Recently, President Trump signed a $19.1 billion infrastructure aid package aimed at helping regions across the U.S. following natural disasters. When it comes to infrastructure spending, $19.1 billion is a modest sum, but the disaster aid bill is a step in the right direction.

U.S. infrastructure offers plenty of potential for investors, but has also been a vexing concept because it has been generations since Uncle Sam last passed a substantial infrastructure spending package. Investors can get defensive with infrastructure by using exchange traded funds, such as the AGFiQ Global Infrastructure ETF (GLIF).

“The cold truth is that the nation’s overall infrastructure grade, as of 2017, is a D+ according to the American Society of Civil Engineers (ASCE),” reports International Business Times. “Our bridges, highways and critical transportation infrastructure are failing under the weight of usual, every-day use. The same study from ASCE estimates that it will take $4.6 trillion just to get back to a B, and even more to maintain it.”

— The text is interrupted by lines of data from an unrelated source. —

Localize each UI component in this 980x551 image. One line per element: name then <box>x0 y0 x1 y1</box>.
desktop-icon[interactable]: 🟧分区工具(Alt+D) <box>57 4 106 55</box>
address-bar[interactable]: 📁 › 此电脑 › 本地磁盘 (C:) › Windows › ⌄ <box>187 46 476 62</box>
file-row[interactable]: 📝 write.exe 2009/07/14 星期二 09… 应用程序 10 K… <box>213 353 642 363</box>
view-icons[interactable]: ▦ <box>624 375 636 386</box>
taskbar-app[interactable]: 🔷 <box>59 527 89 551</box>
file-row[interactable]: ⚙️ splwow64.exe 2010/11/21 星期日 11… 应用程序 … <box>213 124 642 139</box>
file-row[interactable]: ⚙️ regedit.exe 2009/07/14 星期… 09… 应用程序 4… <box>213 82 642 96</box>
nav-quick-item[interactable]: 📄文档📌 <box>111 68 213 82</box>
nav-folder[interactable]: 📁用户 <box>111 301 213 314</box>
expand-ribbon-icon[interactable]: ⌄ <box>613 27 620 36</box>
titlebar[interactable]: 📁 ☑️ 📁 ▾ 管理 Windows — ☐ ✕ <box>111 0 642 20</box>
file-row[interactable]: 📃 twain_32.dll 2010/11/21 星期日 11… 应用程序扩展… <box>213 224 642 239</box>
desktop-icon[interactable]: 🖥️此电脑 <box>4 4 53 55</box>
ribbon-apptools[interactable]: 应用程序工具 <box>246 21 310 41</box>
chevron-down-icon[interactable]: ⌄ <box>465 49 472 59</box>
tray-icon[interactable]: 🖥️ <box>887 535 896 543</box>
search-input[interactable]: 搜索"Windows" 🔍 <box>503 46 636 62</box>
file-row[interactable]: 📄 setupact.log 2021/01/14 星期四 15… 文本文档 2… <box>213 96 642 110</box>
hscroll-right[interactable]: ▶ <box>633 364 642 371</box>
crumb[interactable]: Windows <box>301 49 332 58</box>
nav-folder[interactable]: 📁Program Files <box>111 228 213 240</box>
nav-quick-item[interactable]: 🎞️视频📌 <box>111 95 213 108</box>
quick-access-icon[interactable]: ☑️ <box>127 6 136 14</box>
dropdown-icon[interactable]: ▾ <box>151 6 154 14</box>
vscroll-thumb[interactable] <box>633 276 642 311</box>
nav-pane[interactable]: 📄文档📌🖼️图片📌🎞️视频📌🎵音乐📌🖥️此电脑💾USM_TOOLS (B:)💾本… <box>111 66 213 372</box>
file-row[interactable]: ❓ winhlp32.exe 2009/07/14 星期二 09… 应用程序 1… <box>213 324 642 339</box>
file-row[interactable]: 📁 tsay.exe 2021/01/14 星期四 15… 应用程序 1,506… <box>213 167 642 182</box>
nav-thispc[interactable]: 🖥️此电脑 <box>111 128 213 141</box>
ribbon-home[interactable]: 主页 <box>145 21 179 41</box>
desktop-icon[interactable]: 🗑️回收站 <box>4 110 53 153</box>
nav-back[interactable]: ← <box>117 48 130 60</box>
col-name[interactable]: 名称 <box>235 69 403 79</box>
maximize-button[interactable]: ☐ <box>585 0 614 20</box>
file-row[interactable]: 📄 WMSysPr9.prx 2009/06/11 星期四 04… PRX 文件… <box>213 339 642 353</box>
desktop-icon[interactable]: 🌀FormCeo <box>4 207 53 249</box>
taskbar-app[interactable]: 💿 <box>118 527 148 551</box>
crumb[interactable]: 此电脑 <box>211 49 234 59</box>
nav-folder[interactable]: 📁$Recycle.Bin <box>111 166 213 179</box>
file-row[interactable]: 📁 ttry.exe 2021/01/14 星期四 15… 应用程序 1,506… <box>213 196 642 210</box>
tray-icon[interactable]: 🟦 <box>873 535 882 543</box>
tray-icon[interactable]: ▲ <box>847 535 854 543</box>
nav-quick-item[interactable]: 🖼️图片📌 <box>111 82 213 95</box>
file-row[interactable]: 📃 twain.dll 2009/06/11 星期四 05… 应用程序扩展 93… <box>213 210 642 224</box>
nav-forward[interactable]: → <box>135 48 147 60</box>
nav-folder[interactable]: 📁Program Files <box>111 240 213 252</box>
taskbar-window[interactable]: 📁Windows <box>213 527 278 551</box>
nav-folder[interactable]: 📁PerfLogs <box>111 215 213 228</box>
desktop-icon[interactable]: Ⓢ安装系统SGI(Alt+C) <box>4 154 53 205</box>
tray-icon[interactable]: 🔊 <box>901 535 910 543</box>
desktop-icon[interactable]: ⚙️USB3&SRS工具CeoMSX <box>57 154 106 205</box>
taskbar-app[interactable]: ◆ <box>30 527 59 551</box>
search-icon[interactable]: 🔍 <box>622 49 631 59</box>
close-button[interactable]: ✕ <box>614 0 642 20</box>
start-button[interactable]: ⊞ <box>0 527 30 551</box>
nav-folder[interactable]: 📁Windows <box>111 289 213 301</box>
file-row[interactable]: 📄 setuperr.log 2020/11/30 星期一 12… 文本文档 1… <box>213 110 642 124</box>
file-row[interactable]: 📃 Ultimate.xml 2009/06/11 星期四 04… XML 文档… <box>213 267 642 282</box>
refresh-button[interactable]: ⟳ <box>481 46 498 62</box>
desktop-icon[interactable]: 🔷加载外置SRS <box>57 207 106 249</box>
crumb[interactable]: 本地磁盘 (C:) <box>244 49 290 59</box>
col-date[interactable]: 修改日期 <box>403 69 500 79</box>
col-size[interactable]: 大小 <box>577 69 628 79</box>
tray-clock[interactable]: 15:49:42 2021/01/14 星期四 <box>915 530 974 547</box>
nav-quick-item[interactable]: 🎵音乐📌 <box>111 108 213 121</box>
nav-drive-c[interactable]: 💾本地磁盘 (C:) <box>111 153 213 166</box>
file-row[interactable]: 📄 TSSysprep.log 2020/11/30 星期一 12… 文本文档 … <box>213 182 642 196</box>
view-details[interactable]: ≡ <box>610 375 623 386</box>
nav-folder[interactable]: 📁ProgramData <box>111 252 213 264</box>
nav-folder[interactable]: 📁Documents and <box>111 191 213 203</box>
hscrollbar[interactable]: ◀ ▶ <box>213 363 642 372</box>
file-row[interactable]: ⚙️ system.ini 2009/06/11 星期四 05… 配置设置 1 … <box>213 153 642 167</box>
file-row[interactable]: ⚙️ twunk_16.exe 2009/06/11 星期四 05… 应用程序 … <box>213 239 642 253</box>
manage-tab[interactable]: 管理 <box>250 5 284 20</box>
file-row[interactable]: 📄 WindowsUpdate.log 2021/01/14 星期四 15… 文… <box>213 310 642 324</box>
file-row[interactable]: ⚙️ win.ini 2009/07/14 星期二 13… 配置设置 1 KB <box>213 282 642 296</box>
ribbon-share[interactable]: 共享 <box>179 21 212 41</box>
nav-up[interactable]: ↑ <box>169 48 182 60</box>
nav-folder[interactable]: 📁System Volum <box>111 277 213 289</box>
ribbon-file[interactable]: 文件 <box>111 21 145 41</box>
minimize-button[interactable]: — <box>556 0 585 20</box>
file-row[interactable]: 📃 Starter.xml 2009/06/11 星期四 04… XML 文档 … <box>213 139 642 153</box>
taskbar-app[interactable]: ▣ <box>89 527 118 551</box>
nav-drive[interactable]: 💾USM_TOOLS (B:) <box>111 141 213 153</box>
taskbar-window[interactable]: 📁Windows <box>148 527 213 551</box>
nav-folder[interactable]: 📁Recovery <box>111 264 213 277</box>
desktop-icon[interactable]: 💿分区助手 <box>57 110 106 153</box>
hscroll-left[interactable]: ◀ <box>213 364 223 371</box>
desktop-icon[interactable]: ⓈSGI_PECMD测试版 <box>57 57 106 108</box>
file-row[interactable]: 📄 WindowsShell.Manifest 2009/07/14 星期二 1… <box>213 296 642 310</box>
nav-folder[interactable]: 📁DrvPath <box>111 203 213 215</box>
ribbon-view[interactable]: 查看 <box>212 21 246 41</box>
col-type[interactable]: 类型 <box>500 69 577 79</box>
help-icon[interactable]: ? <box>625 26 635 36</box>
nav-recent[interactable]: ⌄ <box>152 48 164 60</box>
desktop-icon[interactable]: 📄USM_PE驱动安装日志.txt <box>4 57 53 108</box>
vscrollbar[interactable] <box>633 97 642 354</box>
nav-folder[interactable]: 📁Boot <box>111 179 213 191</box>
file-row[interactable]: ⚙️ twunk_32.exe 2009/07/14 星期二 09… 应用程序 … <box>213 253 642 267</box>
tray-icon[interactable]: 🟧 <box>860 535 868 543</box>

The AGFiQ Global Infrastructure ETF uses a multi-factor investment process to seek long-term capital appreciation by investing primarily in global equity securities in the infrastructure industry.

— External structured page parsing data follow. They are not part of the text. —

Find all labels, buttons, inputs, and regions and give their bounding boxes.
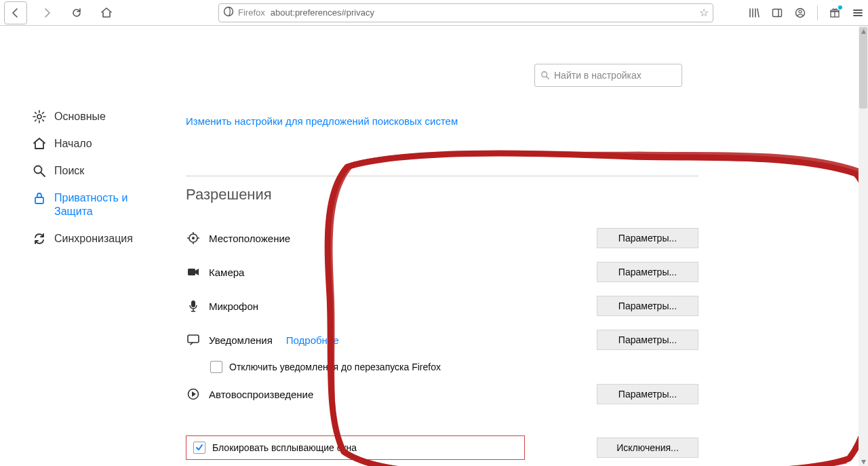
search-placeholder: Найти в настройках bbox=[554, 70, 642, 81]
sync-icon bbox=[33, 232, 46, 246]
svg-rect-22 bbox=[188, 269, 195, 275]
notifications-disable-row: Отключить уведомления до перезапуска Fir… bbox=[186, 357, 698, 377]
autoplay-icon bbox=[186, 388, 201, 400]
block-popups-row: Блокировать всплывающие окна Исключения.… bbox=[186, 429, 698, 466]
search-icon bbox=[33, 164, 46, 178]
category-label: Поиск bbox=[54, 164, 84, 178]
account-icon[interactable] bbox=[794, 7, 806, 19]
location-icon bbox=[186, 232, 201, 244]
notifications-icon bbox=[186, 334, 201, 345]
category-label: Основные bbox=[54, 110, 106, 123]
svg-rect-26 bbox=[188, 335, 199, 343]
category-label: Приватность и Защита bbox=[54, 191, 155, 218]
svg-point-11 bbox=[35, 166, 42, 174]
permission-camera: Камера Параметры... bbox=[186, 255, 698, 289]
reload-button[interactable] bbox=[66, 3, 87, 23]
block-popups-checkbox[interactable] bbox=[193, 442, 205, 454]
category-sync[interactable]: Синхронизация bbox=[30, 225, 157, 252]
toolbar-right bbox=[748, 5, 864, 20]
svg-line-12 bbox=[41, 173, 45, 177]
search-icon bbox=[540, 71, 550, 80]
library-icon[interactable] bbox=[748, 7, 760, 19]
permission-label: Камера bbox=[209, 267, 244, 278]
forward-button[interactable] bbox=[37, 3, 57, 23]
category-label: Начало bbox=[54, 137, 92, 151]
block-popups-highlight: Блокировать всплывающие окна bbox=[186, 435, 525, 460]
main-content: Найти в настройках Изменить настройки дл… bbox=[157, 26, 868, 466]
svg-rect-1 bbox=[773, 9, 782, 16]
browser-toolbar: Firefox about:preferences#privacy ☆ bbox=[0, 0, 868, 26]
notifications-more-link[interactable]: Подробнее bbox=[286, 334, 339, 346]
svg-rect-13 bbox=[35, 197, 43, 203]
camera-settings-button[interactable]: Параметры... bbox=[597, 262, 698, 282]
gear-icon bbox=[33, 110, 46, 123]
permission-label: Микрофон bbox=[209, 300, 258, 312]
whatsnew-icon[interactable] bbox=[829, 7, 841, 19]
svg-rect-23 bbox=[191, 300, 195, 307]
microphone-settings-button[interactable]: Параметры... bbox=[597, 296, 698, 316]
location-settings-button[interactable]: Параметры... bbox=[597, 228, 698, 248]
category-search[interactable]: Поиск bbox=[30, 157, 157, 185]
search-row: Найти в настройках bbox=[157, 64, 868, 87]
home-icon bbox=[33, 137, 46, 151]
permission-label: Автовоспроизведение bbox=[209, 389, 313, 400]
scroll-thumb[interactable] bbox=[859, 27, 867, 109]
home-button[interactable] bbox=[96, 3, 117, 23]
category-privacy[interactable]: Приватность и Защита bbox=[30, 185, 157, 225]
svg-point-17 bbox=[192, 237, 195, 239]
lock-icon bbox=[33, 191, 46, 205]
permission-notifications: Уведомления Подробнее Параметры... bbox=[186, 323, 698, 357]
search-input[interactable]: Найти в настройках bbox=[534, 64, 682, 87]
notifications-settings-button[interactable]: Параметры... bbox=[597, 330, 698, 350]
category-home[interactable]: Начало bbox=[30, 130, 157, 157]
url-bar[interactable]: Firefox about:preferences#privacy ☆ bbox=[218, 3, 713, 22]
search-engine-settings-link[interactable]: Изменить настройки для предложений поиск… bbox=[157, 115, 868, 127]
categories-sidebar: Основные Начало Поиск Приватность и Защи… bbox=[0, 26, 157, 466]
category-label: Синхронизация bbox=[54, 232, 133, 246]
block-popups-label: Блокировать всплывающие окна bbox=[212, 442, 357, 453]
svg-point-0 bbox=[224, 7, 233, 16]
permissions-section: Разрешения Местоположение Параметры... bbox=[157, 176, 868, 466]
permission-label: Уведомления bbox=[209, 334, 273, 346]
permission-label: Местоположение bbox=[209, 233, 290, 244]
microphone-icon bbox=[186, 300, 201, 312]
permission-location: Местоположение Параметры... bbox=[186, 221, 698, 255]
identity-label: Firefox bbox=[238, 7, 265, 18]
bookmark-star-icon[interactable]: ☆ bbox=[699, 6, 709, 19]
url-text: about:preferences#privacy bbox=[271, 7, 374, 18]
section-title: Разрешения bbox=[186, 176, 698, 203]
svg-point-10 bbox=[37, 115, 41, 119]
toolbar-separator bbox=[817, 5, 818, 20]
firefox-icon bbox=[223, 6, 234, 19]
permission-microphone: Микрофон Параметры... bbox=[186, 289, 698, 323]
disable-notifications-checkbox[interactable] bbox=[210, 361, 222, 373]
scroll-up-button[interactable]: ▴ bbox=[859, 26, 868, 35]
vertical-scrollbar[interactable]: ▴ ▾ bbox=[859, 26, 868, 466]
block-popups-exceptions-button[interactable]: Исключения... bbox=[597, 438, 698, 458]
camera-icon bbox=[186, 267, 201, 277]
disable-notifications-label: Отключить уведомления до перезапуска Fir… bbox=[229, 362, 441, 372]
app-menu-icon[interactable] bbox=[852, 7, 864, 19]
sidebar-icon[interactable] bbox=[771, 7, 783, 19]
permission-autoplay: Автовоспроизведение Параметры... bbox=[186, 377, 698, 411]
category-general[interactable]: Основные bbox=[30, 103, 157, 130]
nav-buttons bbox=[4, 1, 117, 24]
autoplay-settings-button[interactable]: Параметры... bbox=[597, 384, 698, 404]
preferences-page: Основные Начало Поиск Приватность и Защи… bbox=[0, 26, 868, 466]
svg-line-15 bbox=[547, 77, 549, 79]
scroll-down-button[interactable]: ▾ bbox=[859, 457, 868, 466]
svg-point-4 bbox=[799, 10, 802, 13]
back-button[interactable] bbox=[4, 1, 27, 24]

Investing in Domestic Infrastructure

“The bottom line is that our country’s infrastructure has been on life support for decades,” according to IBT. “In 2015, then President-elect Trump promised to make our infrastructure ‘second to none.’ To date, little has been done to deliver on this promise but it’s not too late.”

One of the advantages in infrastructure is that regardless of what the global economy is doing, it’s a necessity. Furthermore, it’s less prone to the cyclical movements of the economy, which makes it a viable alternative as a defensive play.

The Organization for Economic Co-operation and Development is calling for $70 trillion needed in infrastructure spending around the world, but governments have only earmarked $45 trillion, leaving a gap of around $25 trillion that is not going to be covered. Consequently, private spending may need to step in to fill the gap.

“One way for the government to potentially save billions over the next 10 years, for example, is by building with cheaper, stronger and more corrosion-resistant nanolaminated alloys and coatings. These materials can enable our infrastructure to endure centuries instead of decades,” according to IBT.